Preface
My wife Jackie, to whom these poems are dedicated, died in September 2014 at the age of 64. About a year later I wrote a poem for her that I called 'A Bigger Picture'. Since then others have followed, all prompted by my attempt to come to terms with my grief and by my long held belief that death is a transition rather than an end.
Jackie didn't like the word 'battle' in relation to her illness. For two years she 'lived' with cancer. She spoke to our son, Tom, about 'the extraordinary quality of these days, the precious intensity of it all', and about her deep sense of wellbeing. 'I don't know where this inner strength comes from and I don't ask', she said; 'I'm just grateful for it.' In the last weeks she spoke to us on several occasions about how extraordinary it was that she felt so alive.
Jackie's adult life had three quite distinct and fulfilling phases. After reading mathematics at Cambridge she travelled extensively, partly in connection with her role as Overseas Programmes Administrator for the charity War on Want. After we married she devoted ten years or so to bringing up our two young children. She then read for a PhD in the History of Mathematics at the Open University, and in 2000 made her first connection with Oxford where in due course she became Senior Research Fellow of The Queen's College and Lecturer in the Oxford Mathematical Institute. Among the nine books that she wrote, largely on developments in algebra during the sixteenth and seventeenth centuries, was her much acclaimed 'The History of Mathematics: A Very Short Introduction.' In Jackie's obituary in the Guardian, her friend and colleague at Oxford, Dr Peter Neumann, referred to 'her exceptional breadth of scholarship.'
At Jackie's funeral our daughter, Ellie, spoke of how her mother's deep sense of the past seemed to make her 'unusually comfortable with her own limited space in time and to give her a quiet confidence in the future.' This confidence and trust is beautifully conveyed in a message she wrote to young people - 'my beloved children, their wonderful friends, nieces, nephews, students' - that she asked to be read out at her funeral: 'I want you to know how much I loved you; how much I enjoyed seeing you make your way into adult life, each with your own particular energy and expertise. I want to tell you that for a very long time I have been learning more from you than you could ever have learned from me; that wisdom and understanding are not the prerogative of the old or middle-aged, they are yours too. And I want you to know how profoundly I respected your values: your care and respect for me, for your own families, for each other, and for the world about you.
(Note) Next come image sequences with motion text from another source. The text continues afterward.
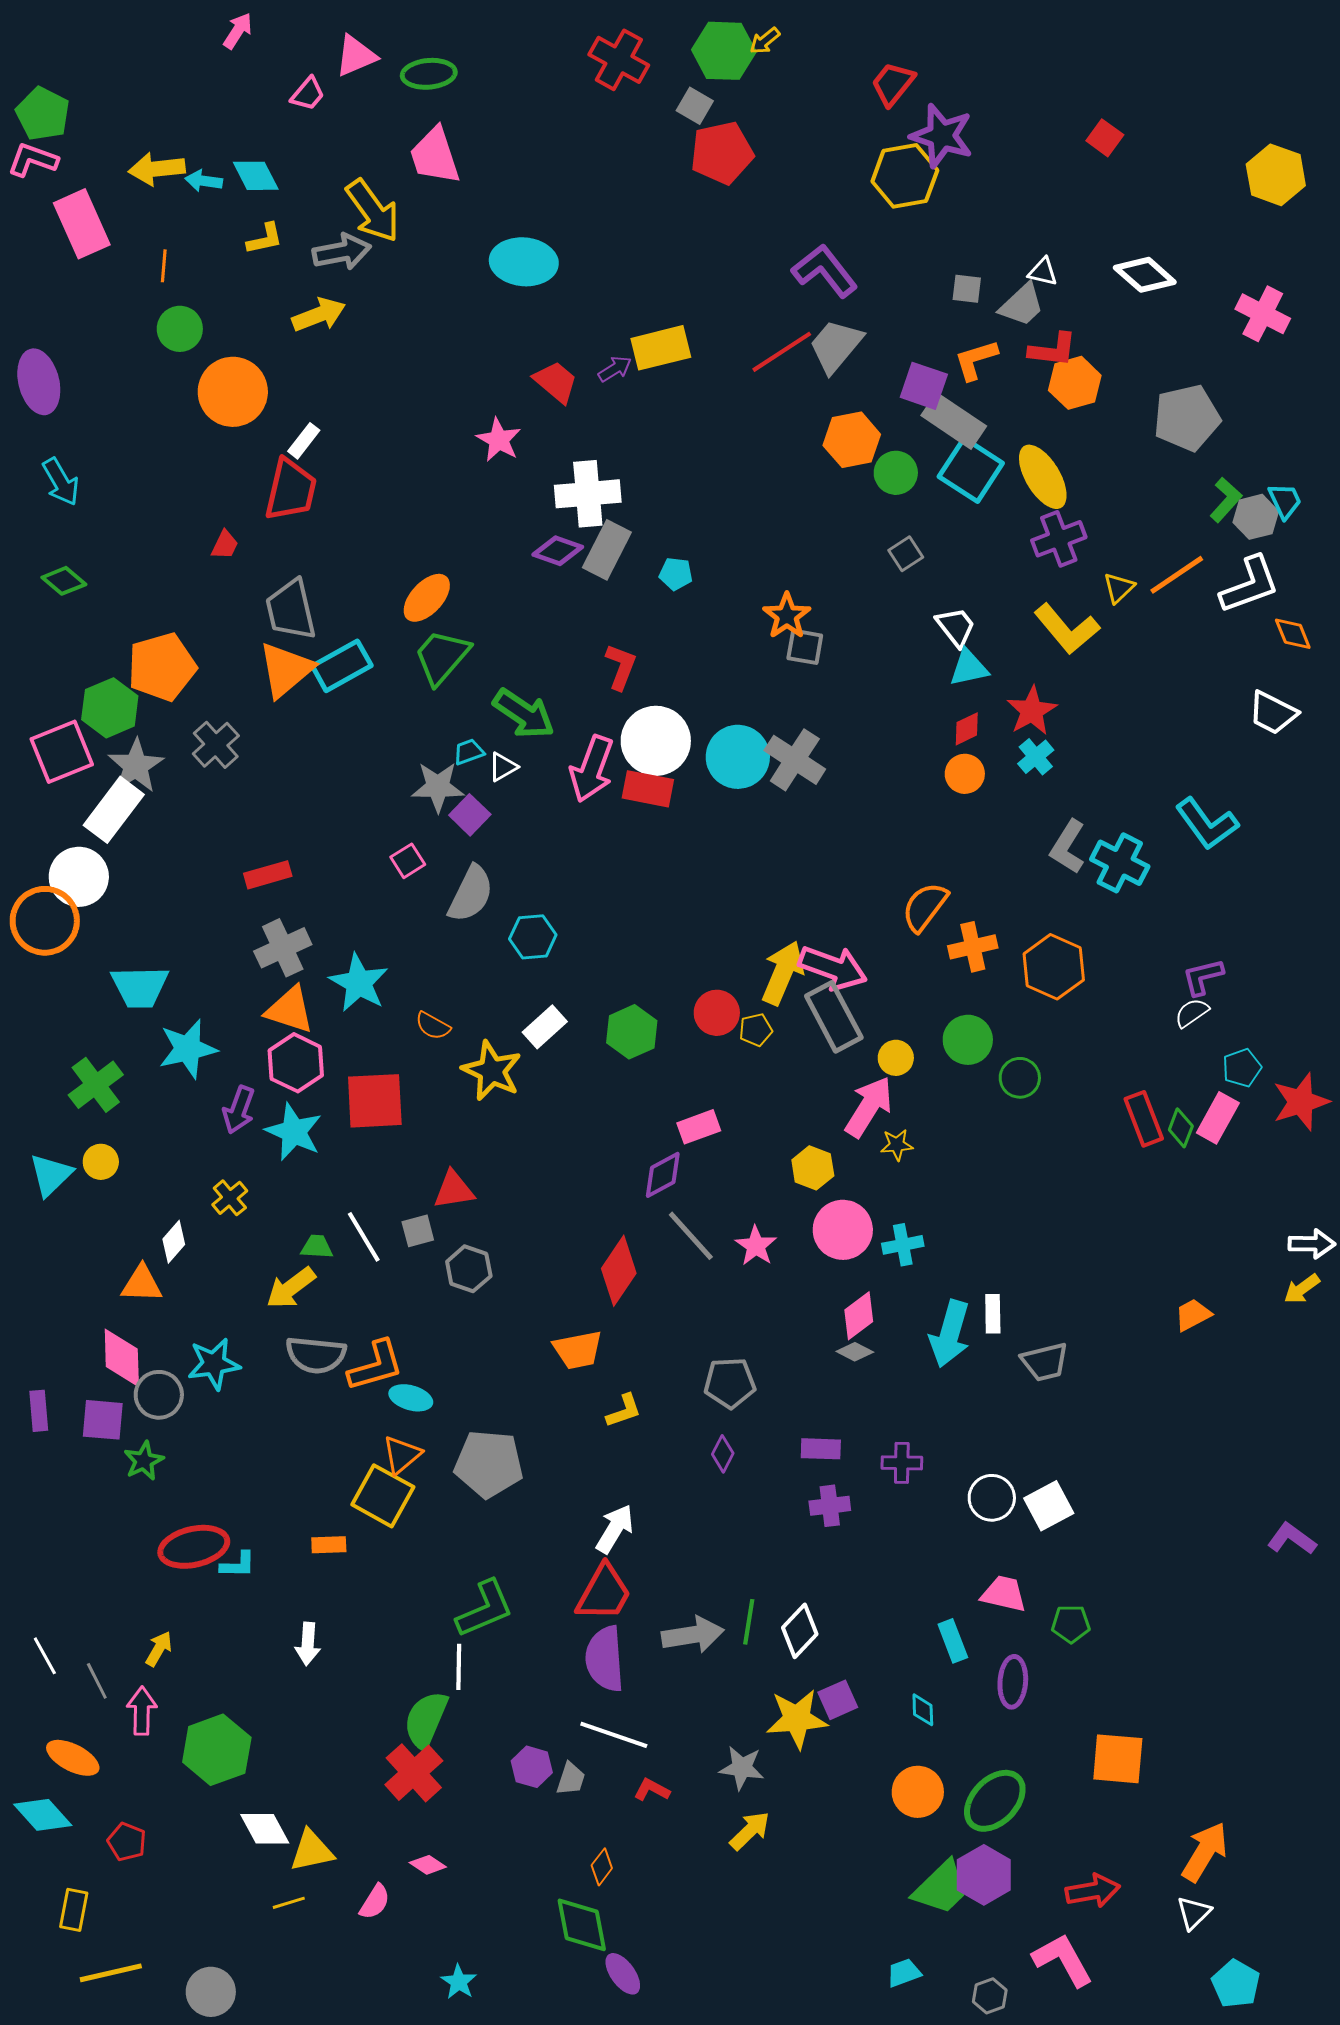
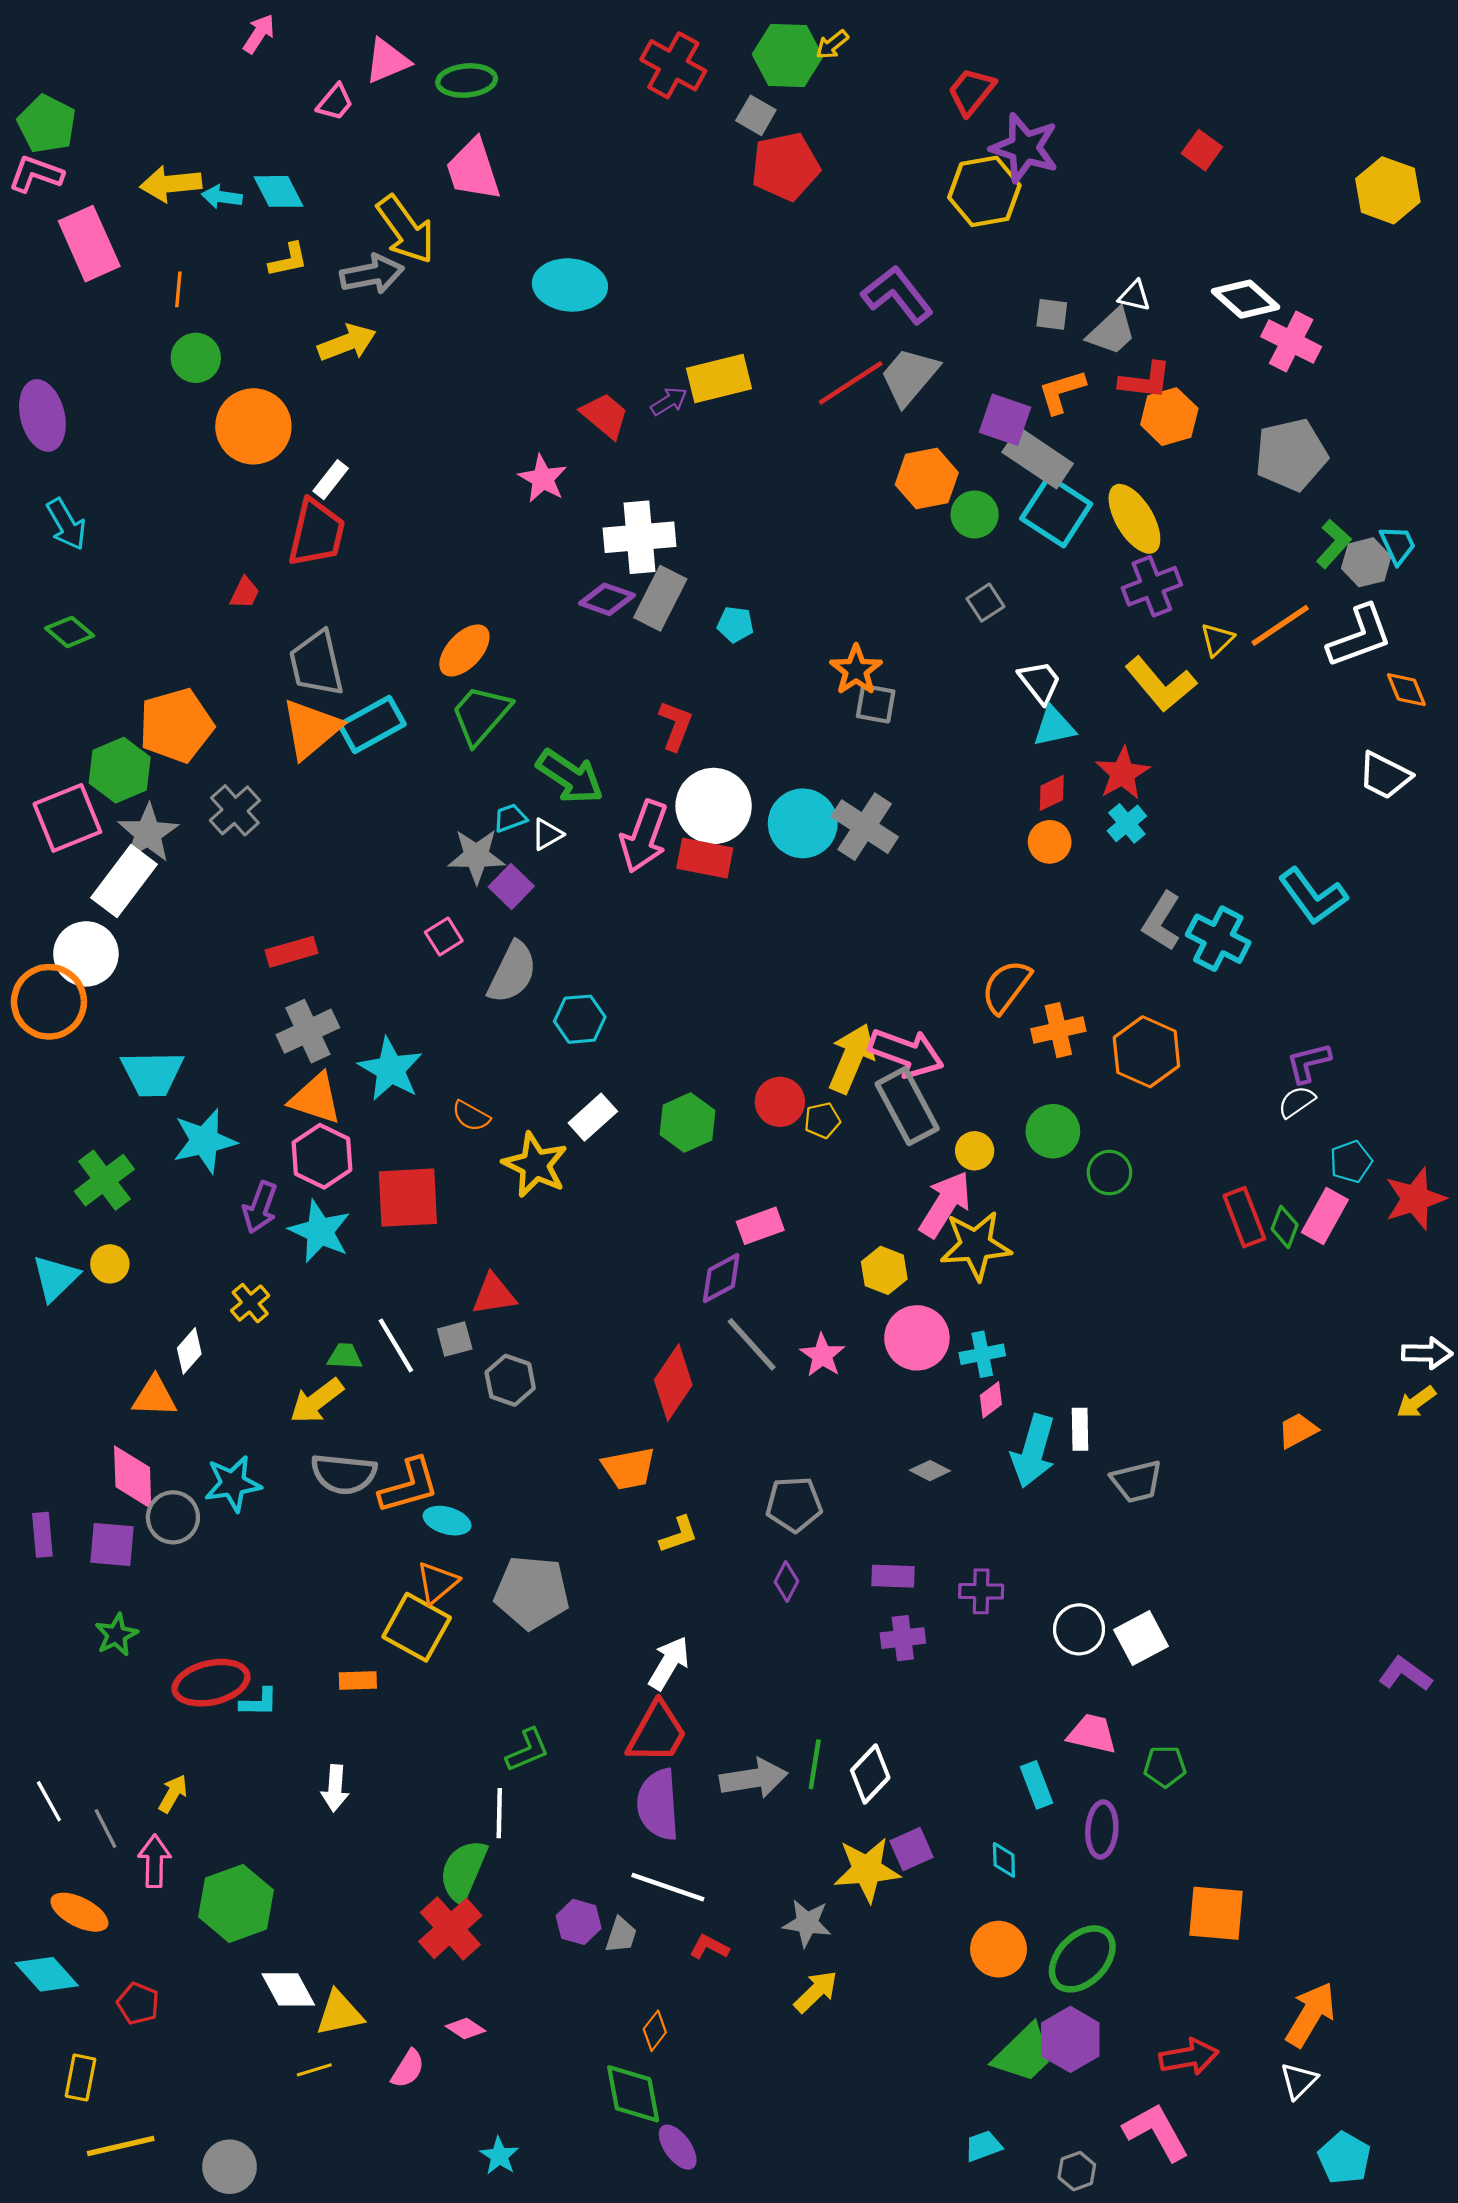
pink cross: (1263, 314) -> (1291, 342), moved
yellow star: (897, 1145) -> (976, 1245), size x2.0
pink diamond: (859, 1316) -> (991, 1400), moved, size x0.7
green star: (144, 1461) -> (116, 1635), moved
green L-shape: (485, 1609) -> (528, 1750), size x0.7

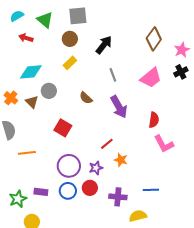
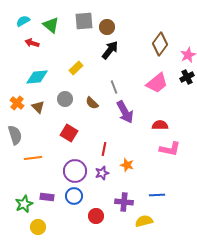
brown circle: (70, 39) -> (107, 27), moved
gray line: (113, 75) -> (114, 87), moved
gray circle: (49, 91) -> (65, 99), moved
red semicircle: (154, 120) -> (160, 125), turned -98
red line: (107, 144) -> (104, 149), moved, turned -40
pink L-shape: (164, 144) -> (170, 149), turned -50
red circle: (90, 188) -> (96, 216), moved

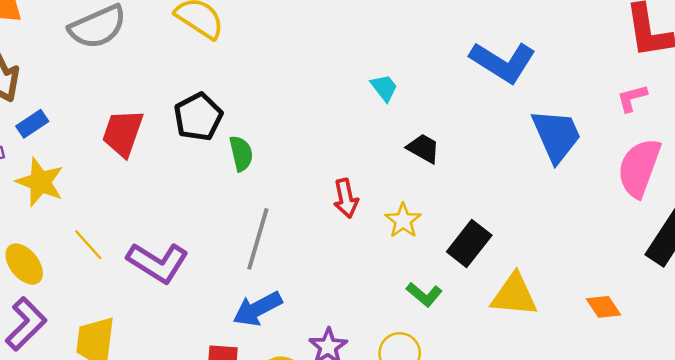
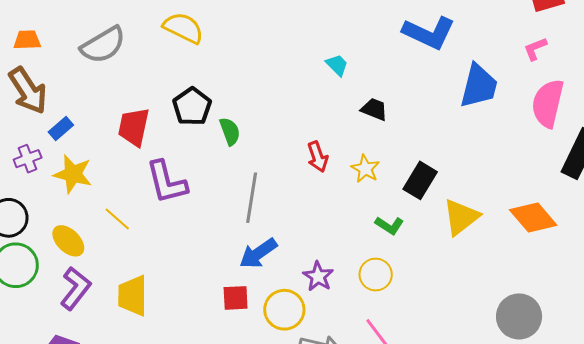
blue trapezoid: (556, 136) -> (479, 86), turned 45
purple L-shape: (158, 263) -> (167, 182), moved, turned 51
yellow triangle: (514, 295) -> (461, 217), turned -36
orange diamond: (604, 307) -> (533, 218), size x1.6

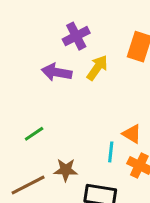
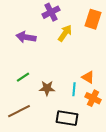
purple arrow: (57, 72) -> (26, 37), moved
brown star: (66, 170) -> (47, 88), moved

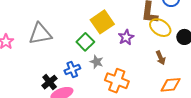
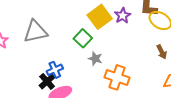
purple star: (126, 37) -> (123, 16), moved
blue cross: (72, 69) -> (55, 70), moved

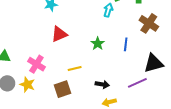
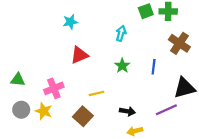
cyan arrow: (108, 10) -> (121, 33), moved
pink cross: (36, 64) -> (54, 88), turned 36
brown square: (63, 89) -> (83, 116), turned -30

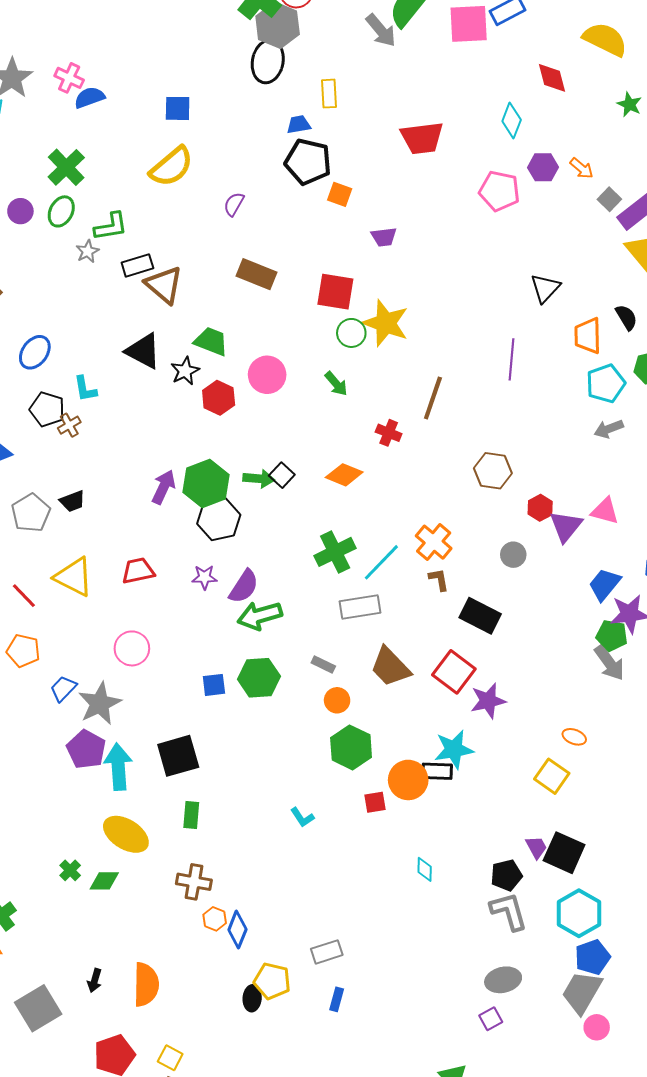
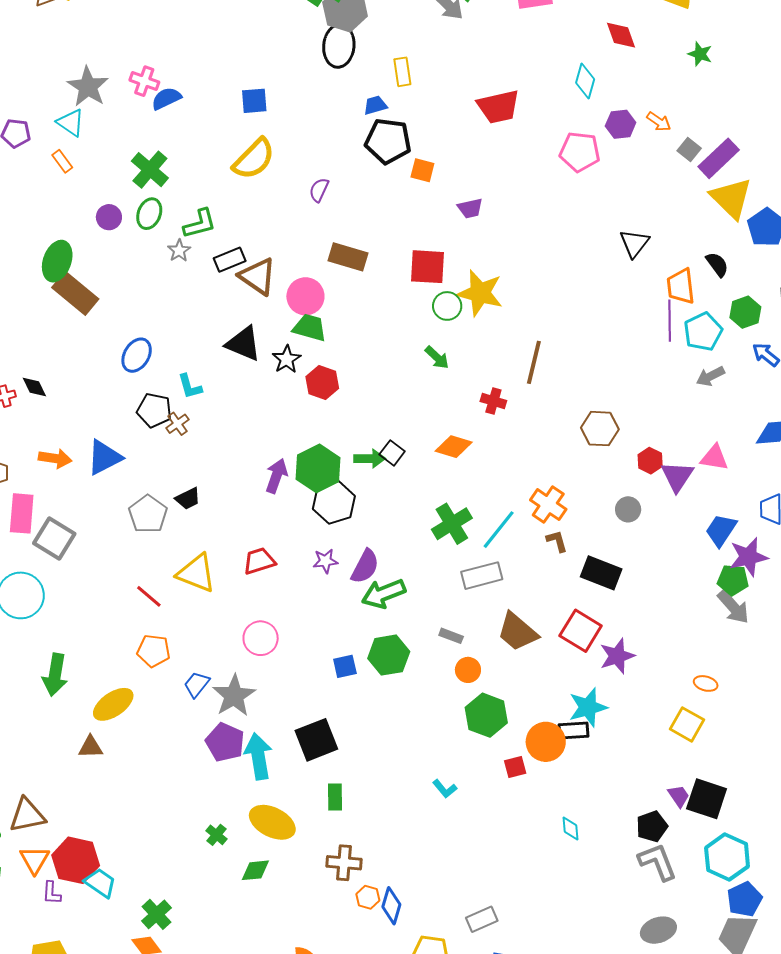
purple line: (512, 359) -> (670, 321), moved
pink circle: (267, 375) -> (305, 296), moved
green cross: (70, 870) -> (216, 835), moved

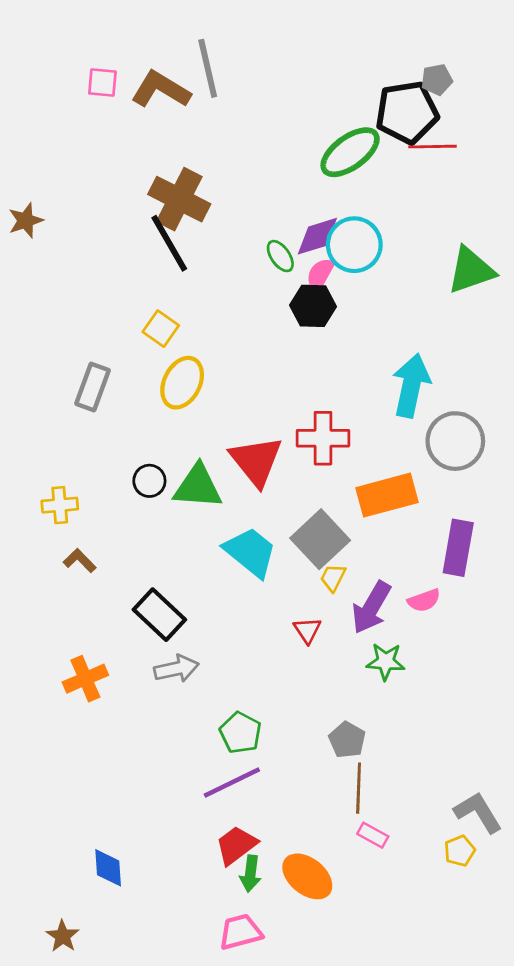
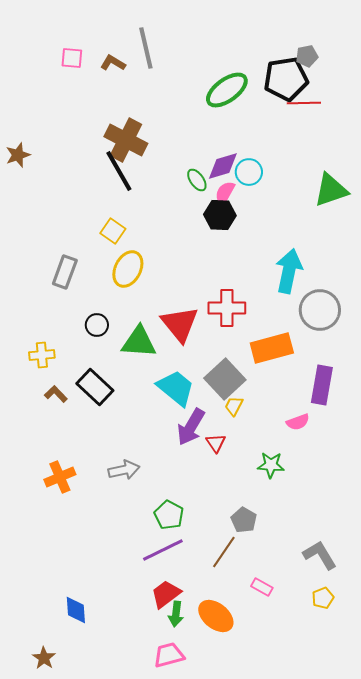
brown L-shape: (161, 90) -> (113, 63), size x0.6
green ellipse: (350, 152) -> (227, 90), moved
cyan circle: (354, 245) -> (249, 172), size x0.7
black circle: (149, 481) -> (97, 325), moved
purple arrow: (371, 607) -> (191, 427), moved
black rectangle: (159, 615) -> (95, 387), moved
brown line: (359, 788) -> (224, 552), moved, turned 32
gray L-shape: (478, 812) -> (320, 555), moved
I am confident of a future that is in your hands.'
Jackie's own role in that future will, I believe, be more than just the influence that is inspired by memory; she was less sure of this. Life and death, time and space, the wisdom and beauty that surrounds us - we each had our own way of expressing our understanding and appreciation of these great mysteries. She was increasingly drawn to the silence of a Quaker meeting.
Some months before she died I told her that I wanted to write a book for her. 'You'd better hurry up' was her reply! Yet she knew what I meant and that I believed much could still be conveyed between the living and those who have died - albeit not in words as such, but through what lives in our hearts.
I hope, therefore, that what follows - the thoughts and feelings that prompted what I have written - will be a bridge of sorts, both to her and also to those who sense that there is indeed a bigger picture. Some of the poems are also intimations that in our efforts to extend boundaries of every sort there is, in fact, no shore too far.